:: Exercise objective ::
Strip out the pictures and transcribe the records that follow exactly.

===== Data for analysis

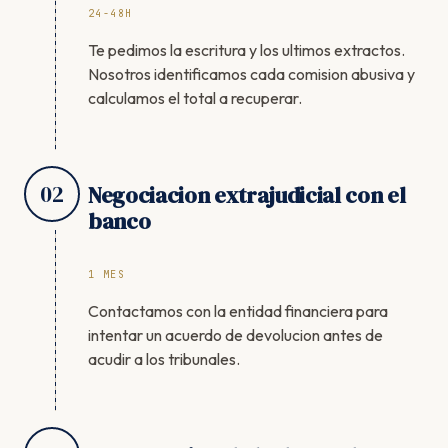
24-48H
Te pedimos la escritura y los ultimos extractos.
Nosotros identificamos cada comision abusiva y
calculamos el total a recuperar.
02
Negociacion extrajudicial con el
banco
1 MES
Contactamos con la entidad financiera para
intentar un acuerdo de devolucion antes de
acudir a los tribunales.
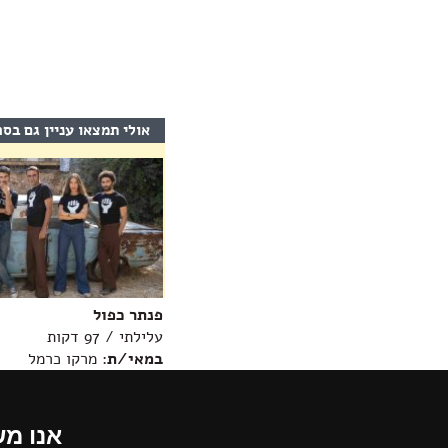
אולי תמצאו עניין גם בס
פנתר כפול
עלילתי / 97 דקות
במאי/ת
: מרקו כרמל
מידע נוסף >>
תחתית
אנו מ
הדף,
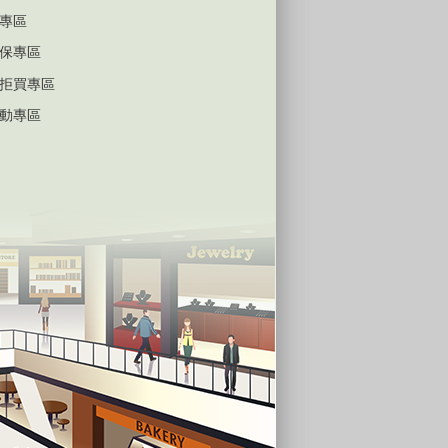
專區
保專區
拒買專區
動專區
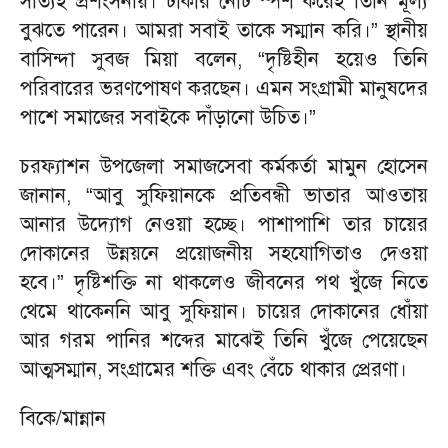
সত্যিই প্রশংসনীয়। টাকার নোট স্পর্শ করেই তিনি মূল্য
বুঝতে পারেন। আমরা সবাই তাকে সম্মান করি।” স্থানীয়
বাসিন্দা সুবজ মিয়া বলেন, “দৃষ্টিহীন হয়েও তিনি
পরিবারের ভরণপোষণ করছেন। এমন সংগ্রামী মানুষদের
পাশে সমাজের সবাইকে দাঁড়ানো উচিত।”
চরফ্যাশন উপজেলা সমাজসেবা কর্মকর্তা মামুন হোসেন
জানান, “আবু সুফিয়ানকে প্রতিবন্ধী ভাতার আওতায়
আনার উদ্যোগ নেওয়া হচ্ছে। পাশাপাশি তার চায়ের
দোকানের উন্নয়নে প্রয়োজনীয় সহযোগিতাও দেওয়া
হবে।” দৃষ্টিশক্তি না থাকলেও জীবনের পথ খুঁজে নিতে
থেমে থাকেননি আবু সুফিয়ান। চায়ের দোকানের ধোঁয়া
আর গরম পানির শব্দের মাঝেই তিনি খুঁজে পেয়েছেন
আত্মসম্মান, সংগ্রামের শক্তি এবং বেঁচে থাকার প্রেরণা।
বিকে/মান্নান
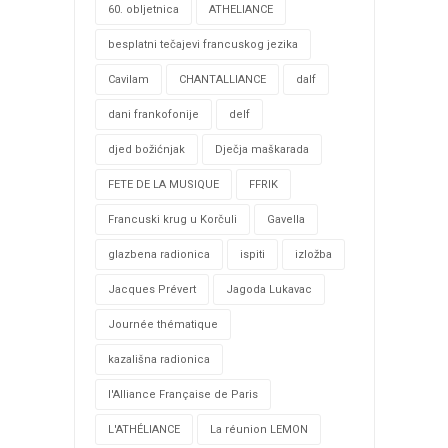
60. obljetnica
ATHELIANCE
besplatni tečajevi francuskog jezika
Cavilam
CHANTALLIANCE
dalf
dani frankofonije
delf
djed božićnjak
Dječja maškarada
FETE DE LA MUSIQUE
FFRIK
Francuski krug u Korčuli
Gavella
glazbena radionica
ispiti
izložba
Jacques Prévert
Jagoda Lukavac
Journée thématique
kazališna radionica
l'Alliance Française de Paris
L'ATHÉLIANCE
La réunion LEMON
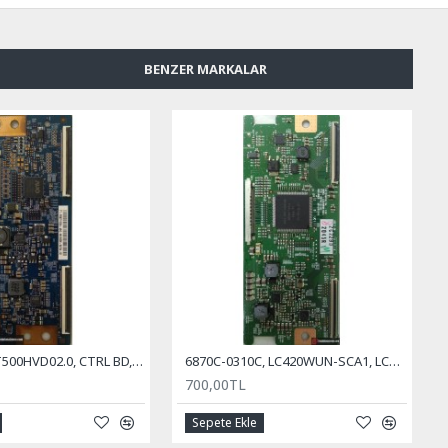
BENZER MARKALAR
50T10-C02, T500HVD02.0, CTRL BD, T-CON BOARD, AUO
6870C-0310C, LC420WUN-SCA1, LC420WUN-SAA1, T-con Board, LG Display
700,00TL
Sepete Ekle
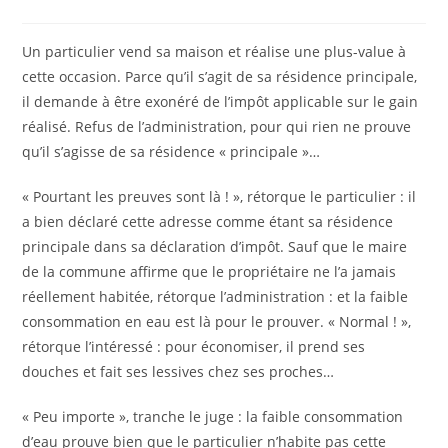
Un particulier vend sa maison et réalise une plus-value à
cette occasion. Parce qu’il s’agit de sa résidence principale,
il demande à être exonéré de l’impôt applicable sur le gain
réalisé. Refus de l’administration, pour qui rien ne prouve
qu’il s’agisse de sa résidence « principale »…
« Pourtant les preuves sont là ! », rétorque le particulier : il
a bien déclaré cette adresse comme étant sa résidence
principale dans sa déclaration d’impôt. Sauf que le maire
de la commune affirme que le propriétaire ne l’a jamais
réellement habitée, rétorque l’administration : et la faible
consommation en eau est là pour le prouver. « Normal ! »,
rétorque l’intéressé : pour économiser, il prend ses
douches et fait ses lessives chez ses proches…
« Peu importe », tranche le juge : la faible consommation
d’eau prouve bien que le particulier n’habite pas cette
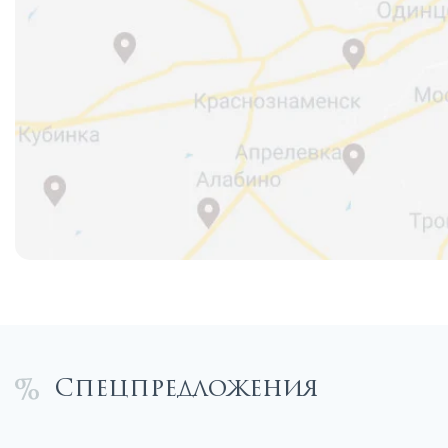
Спецпредложения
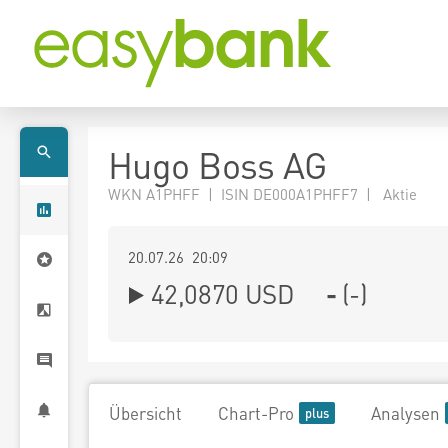
Hugo Boss AG
WKN A1PHFF | ISIN DE000A1PHFF7 | Aktie
20.07.26 20:09
42,0870
USD
-
(
-
)
Übersicht
Chart-Pro
Analysen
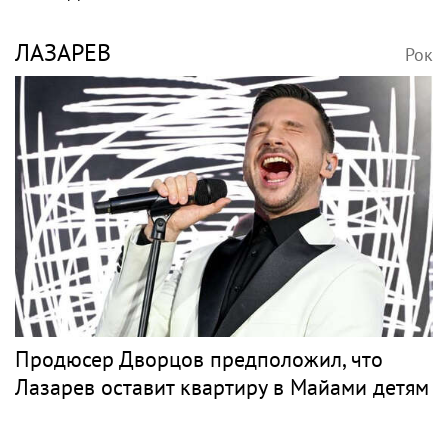
ЛАЗАРЕВ
Рок
Продюсер Дворцов предположил, что
Лазарев оставит квартиру в Майами детям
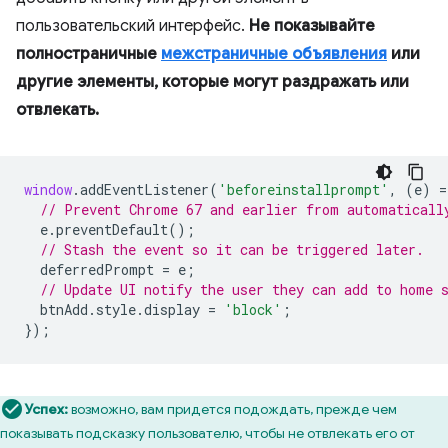
пользовательский интерфейс.
Не показывайте
полностраничные
межстраничные объявления
или
другие элементы, которые могут раздражать или
отвлекать.
window
.
addEventListener
(
'beforeinstallprompt'
,
(
e
)
=
// Prevent Chrome 67 and earlier from automaticall
e
.
preventDefault
();
// Stash the event so it can be triggered later.
deferredPrompt
=
e
;
// Update UI notify the user they can add to home 
btnAdd
.
style
.
display
=
'block'
;
});
Успех:
возможно, вам придется подождать, прежде чем
показывать подсказку пользователю, чтобы не отвлекать его от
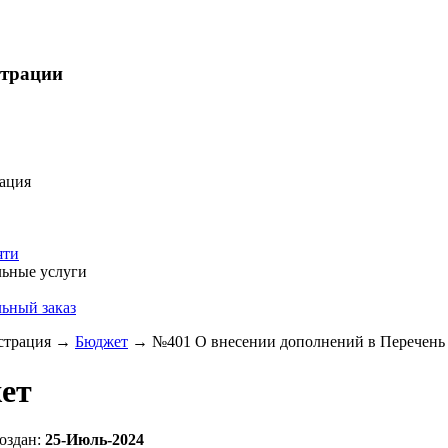
страции
ация
яти
ьные услуги
ьный заказ
трация
→
Бюджет
→
№401 О внесении дополнений в Перечень 
ет
оздан:
25-Июль-2024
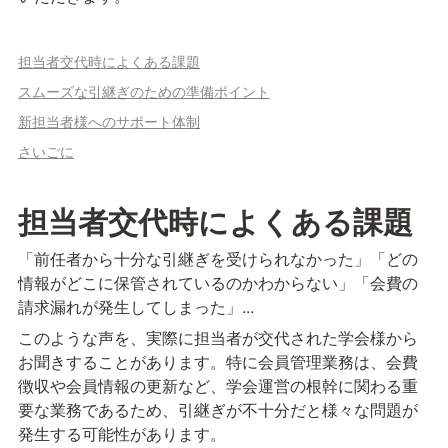
担当者交代時によくある課題
スムーズな引継ぎのための準備ポイント
新担当者様へのサポート体制
さいごに
担当者交代時によくある課題
「前任者から十分な引継ぎを受けられなかった」「どの
情報がどこに保管されているのかわからない」「会費の
請求漏れが発生してしまった」...
このような声を、実際に担当者が交代された学会様から
お聞きすることがあります。特に会員管理業務は、会費
徴収や会員情報の更新など、学会運営の根幹に関わる
重
要な業務であるため
、引継ぎが不十分だと様々な問題が
発生する可能性があります。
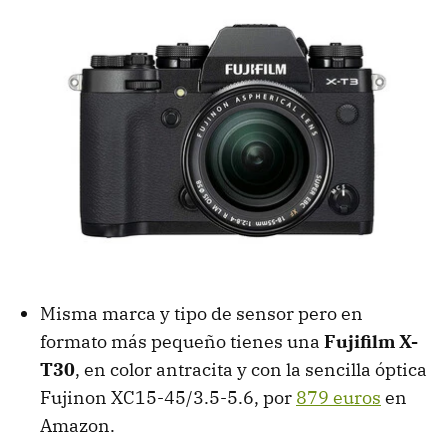
Misma marca y tipo de sensor pero en
formato más pequeño tienes una
Fujifilm X-
T30
, en color antracita y con la sencilla óptica
Fujinon XC15-45/3.5-5.6, por
879 euros
en
Amazon.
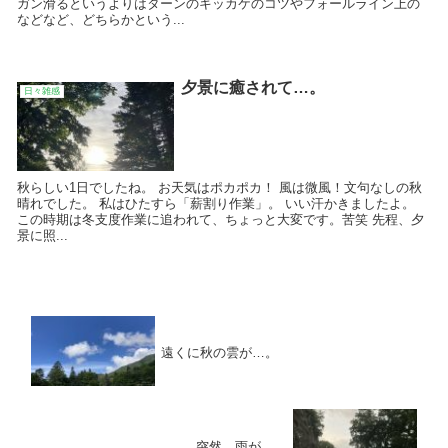
ガン滑るというよりはターンのキッカケのコツやフォールライン上の
などなど、どちらかという...
夕景に癒されて…。
日々雑感
秋らしい1日でしたね。 お天気はポカポカ！ 風は微風！文句なしの秋
晴れでした。 私はひたすら「薪割り作業」。 いい汗かきましたよ。
この時期は冬支度作業に追われて、ちょっと大変です。苦笑 先程、夕
景に照...
遠くに秋の雲が…。
突然、雨が…。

==========

:: Solution ::
24-48H
Te pedimos la escritura y los ultimos extractos.
Nosotros identificamos cada comision abusiva y
calculamos el total a recuperar.
02
Negociacion extrajudicial con el
banco
1 MES
Contactamos con la entidad financiera para
intentar un acuerdo de devolucion antes de
acudir a los tribunales.
אולי תמצאו עניין גם בס
פנתר כפול
עלילתי / 97 דקות
במאי/ת
: מרקו כרמל
מידע נוסף >>
תחתית
אנו מ
הדף,
專區
保專區
拒買專區
動專區
সত্যিই প্রশংসনীয়। টাকার নোট স্পর্শ করেই তিনি মূল্য
বুঝতে পারেন। আমরা সবাই তাকে সম্মান করি।” স্থানীয়
বাসিন্দা সুবজ মিয়া বলেন, “দৃষ্টিহীন হয়েও তিনি
পরিবারের ভরণপোষণ করছেন। এমন সংগ্রামী মানুষদের
পাশে সমাজের সবাইকে দাঁড়ানো উচিত।”
চরফ্যাশন উপজেলা সমাজসেবা কর্মকর্তা মামুন হোসেন
জানান, “আবু সুফিয়ানকে প্রতিবন্ধী ভাতার আওতায়
আনার উদ্যোগ নেওয়া হচ্ছে। পাশাপাশি তার চায়ের
দোকানের উন্নয়নে প্রয়োজনীয় সহযোগিতাও দেওয়া
হবে।” দৃষ্টিশক্তি না থাকলেও জীবনের পথ খুঁজে নিতে
থেমে থাকেননি আবু সুফিয়ান। চায়ের দোকানের ধোঁয়া
আর গরম পানির শব্দের মাঝেই তিনি খুঁজে পেয়েছেন
আত্মসম্মান, সংগ্রামের শক্তি এবং বেঁচে থাকার প্রেরণা।
বিকে/মান্নান
60. obljetnica
ATHELIANCE
besplatni tečajevi francuskog jezika
Cavilam
CHANTALLIANCE
dalf
dani frankofonije
delf
djed božićnjak
Dječja maškarada
FETE DE LA MUSIQUE
FFRIK
Francuski krug u Korčuli
Gavella
glazbena radionica
ispiti
izložba
Jacques Prévert
Jagoda Lukavac
Journée thématique
kazališna radionica
l'Alliance Française de Paris
L'ATHÉLIANCE
La réunion LEMON
BENZER MARKALAR
50T10-C02, T500HVD02.0, CTRL BD, T-CON BOARD, AUO
6870C-0310C, LC420WUN-SCA1, LC420WUN-SAA1, T-con Board, LG Display
700,00TL
Sepete Ekle
Un particulier vend sa maison et réalise une plus-value à
cette occasion. Parce qu’il s’agit de sa résidence principale,
il demande à être exonéré de l’impôt applicable sur le gain
réalisé. Refus de l’administration, pour qui rien ne prouve
qu’il s’agisse de sa résidence « principale »…
« Pourtant les preuves sont là ! », rétorque le particulier : il
a bien déclaré cette adresse comme étant sa résidence
principale dans sa déclaration d’impôt. Sauf que le maire
de la commune affirme que le propriétaire ne l’a jamais
réellement habitée, rétorque l’administration : et la faible
consommation en eau est là pour le prouver. « Normal ! »,
rétorque l’intéressé : pour économiser, il prend ses
douches et fait ses lessives chez ses proches…
« Peu importe », tranche le juge : la faible consommation
d’eau prouve bien que le particulier n’habite pas cette
Спецпредложения
Hugo Boss AG
WKN A1PHFF | ISIN DE000A1PHFF7 | Aktie
20.07.26 20:09
42,0870
USD
-
(
-
)
Übersicht
Chart-Pro
Analysen
ЛАЗАРЕВ
Рок
Продюсер Дворцов предположил, что
Лазарев оставит квартиру в Майами детям
пользовательский интерфейс.
Не показывайте
полностраничные
межстраничные объявления
или
другие элементы, которые могут раздражать или
отвлекать.
window
.
addEventListener
(
'beforeinstallprompt'
,
(
e
)
=
// Prevent Chrome 67 and earlier from automaticall
e
.
preventDefault
();
// Stash the event so it can be triggered later.
deferredPrompt
=
e
;
// Update UI notify the user they can add to home 
btnAdd
.
style
.
display
=
'block'
;
});
Успех:
возможно, вам придется подождать, прежде чем
показывать подсказку пользователю, чтобы не отвлекать его от
страции
ация
яти
ьные услуги
ьный заказ
трация
→
Бюджет
→
№401 О внесении дополнений в Перечень 
ет
оздан:
25-Июль-2024
担当者交代時によくある課題
スムーズな引継ぎのための準備ポイント
新担当者様へのサポート体制
さいごに
担当者交代時によくある課題
「前任者から十分な引継ぎを受けられなかった」「どの
情報がどこに保管されているのかわからない」「会費の
請求漏れが発生してしまった」...
このような声を、実際に担当者が交代された学会様から
お聞きすることがあります。特に会員管理業務は、会費
徴収や会員情報の更新など、学会運営の根幹に関わる
重
要な業務であるため
、引継ぎが不十分だと様々な問題が
発生する可能性があります。
Misma marca y tipo de sensor pero en
formato más pequeño tienes una
Fujifilm X-
T30
, en color antracita y con la sencilla óptica
Fujinon XC15-45/3.5-5.6, por
879 euros
en
Amazon.
ガン滑るというよりはターンのキッカケのコツやフォールライン上の
などなど、どちらかという...
夕景に癒されて…。
日々雑感
秋らしい1日でしたね。 お天気はポカポカ！ 風は微風！文句なしの秋
晴れでした。 私はひたすら「薪割り作業」。 いい汗かきましたよ。
この時期は冬支度作業に追われて、ちょっと大変です。苦笑 先程、夕
景に照...
遠くに秋の雲が…。
突然、雨が…。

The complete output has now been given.